• WORK TASK: Calculate how many lines in the following records hold the word "Castiga", and report that number without comment.

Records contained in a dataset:

*** Begin section ***

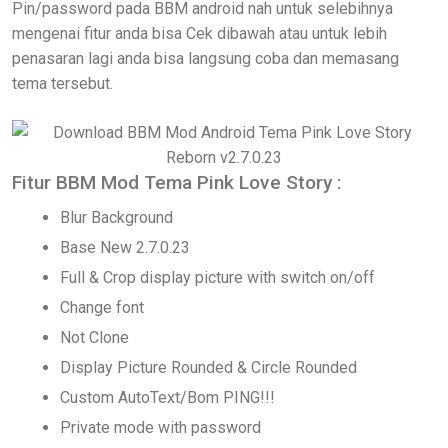
Pin/password pada BBM android nah untuk selebihnya
mengenai fitur anda bisa Cek dibawah atau untuk lebih
penasaran lagi anda bisa langsung coba dan memasang
tema tersebut.
Fitur BBM Mod Tema Pink Love Story :
Blur Background
Base New 2.7.0.23
Full & Crop display picture with switch on/off
Change font
Not Clone
Display Picture Rounded & Circle Rounded
Custom AutoText/Bom PING!!!
Private mode with password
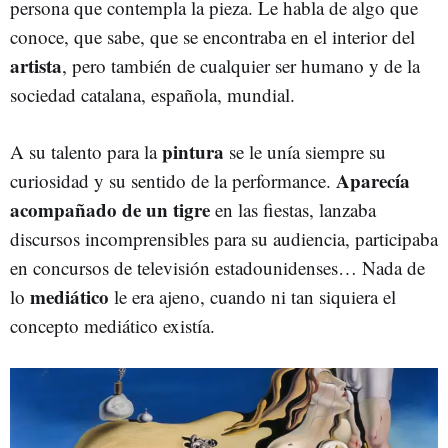
persona que contempla la pieza. Le habla de algo que
conoce, que sabe, que se encontraba en el interior del
artista
, pero también de cualquier ser humano y de la
sociedad catalana, española, mundial.
pintura
A su talento para la
se le unía siempre su
Aparecía
curiosidad y su sentido de la performance.
acompañado de un tigre
en las fiestas, lanzaba
discursos incomprensibles para su audiencia, participaba
en concursos de televisión estadounidenses… Nada de
mediático
lo
le era ajeno, cuando ni tan siquiera el
concepto mediático existía.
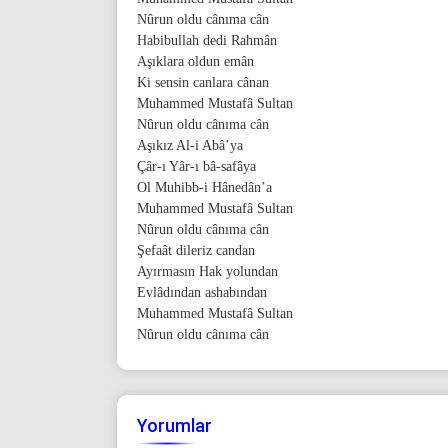
Nûrun oldu cânıma cân
Habibullah dedi Rahmân
Aşıklara oldun emân
Ki sensin canlara cânan
Muhammed Mustafâ Sultan
Nûrun oldu cânıma cân
Aşıkız Al-i Abâ’ya
Çâr-ı Yâr-ı bâ-safâya
Ol Muhibb-i Hânedân’a
Muhammed Mustafâ Sultan
Nûrun oldu cânıma cân
Şefaât dileriz candan
Ayırmasın Hak yolundan
Evlâdından ashabından
Muhammed Mustafâ Sultan
Nûrun oldu cânıma cân
Yorumlar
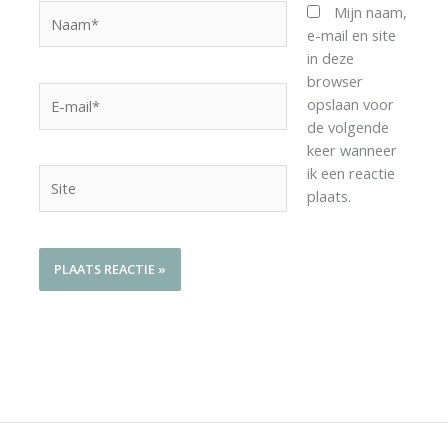
Naam*
Mijn naam,
e-mail en site
in deze
browser
E-
opslaan voor
mail*
de volgende
keer wanneer
ik een reactie
Site
plaats.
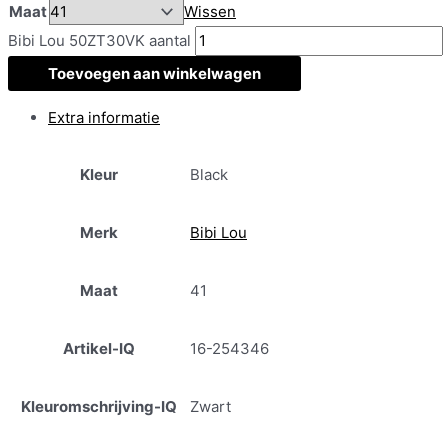
Maat
Wissen
Bibi Lou 50ZT30VK aantal
Toevoegen aan winkelwagen
Extra informatie
Kleur
Black
Merk
Bibi Lou
Maat
41
Artikel-IQ
16-254346
Kleuromschrijving-IQ
Zwart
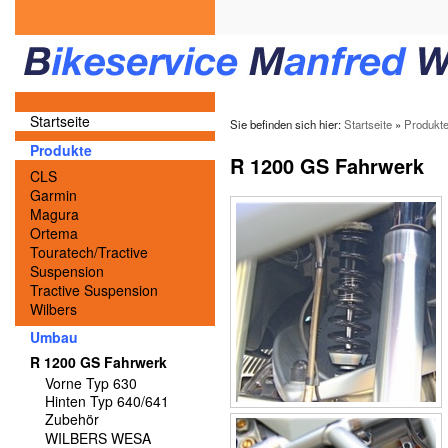
Startseite
Sie befinden sich hier:
Startseite
»
Produkt
Produkte
R 1200 GS Fahrwerk
CLS
Garmin
Magura
Ortema
Touratech/Tractive
Suspension
Tractive Suspension
Wilbers
Umbau
R 1200 GS Fahrwerk
Vorne Typ 630
Hinten Typ 640/641
Zubehör
WILBERS WESA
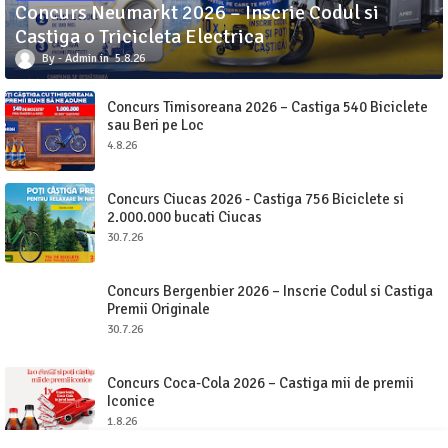
Concurs Neumarkt 2026 – Inscrie Codul si
Castiga o Tricicleta Electrica
Admin
5.8.26
Concurs Timisoreana 2026 – Castiga 540 Biciclete
sau Beri pe Loc
4.8.26
Concurs Ciucas 2026 - Castiga 756 Biciclete si
2.000.000 bucati Ciucas
30.7.26
Concurs Bergenbier 2026 – Inscrie Codul si Castiga
Premii Originale
30.7.26
Concurs Coca-Cola 2026 – Castiga mii de premii
Iconice
1.8.26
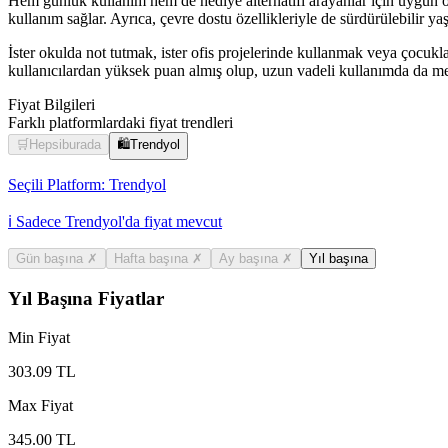
Hem günlük kullanım hem de hediye alternatifi arayanlar için uygun o
kullanım sağlar. Ayrıca, çevre dostu özellikleriyle de sürdürülebilir ya
İster okulda not tutmak, ister ofis projelerinde kullanmak veya çocukları
kullanıcılardan yüksek puan almış olup, uzun vadeli kullanımda da m
Fiyat Bilgileri
Farklı platformlardaki fiyat trendleri
🛒
Hepsiburada
🛍️
Trendyol
Seçili Platform:
Trendyol
ℹ️ Sadece Trendyol'da fiyat mevcut
Gün başına
✗
Hafta başına
✗
Ay başına
✗
Yıl başına
Yıl Başına Fiyatlar
Min Fiyat
303.09
TL
Max Fiyat
345.00
TL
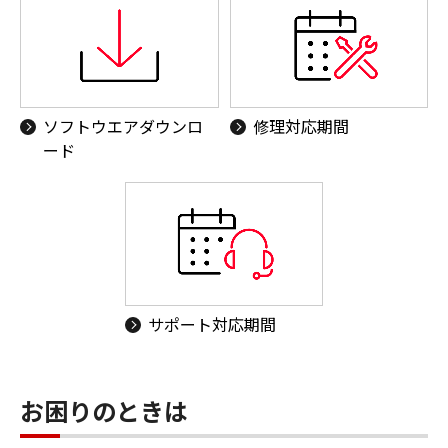
ソフトウエアダウンロ
修理対応期間
ード
サポート対応期間
お困りのときは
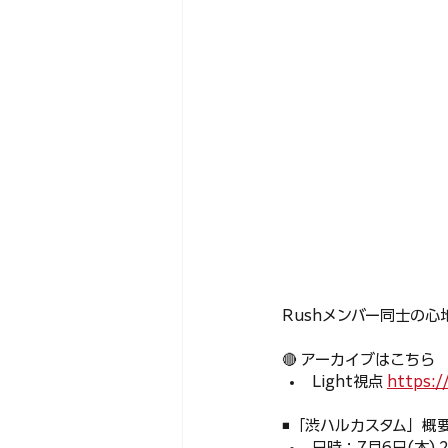
Rushメンバー同士の
🔴 アーカイブはこちら
Light視点 
https:/
◾️「渋ハルカスタム」概
日時：7月6日(木)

*** End section ***

• OUTPUT OF THE TASK: 5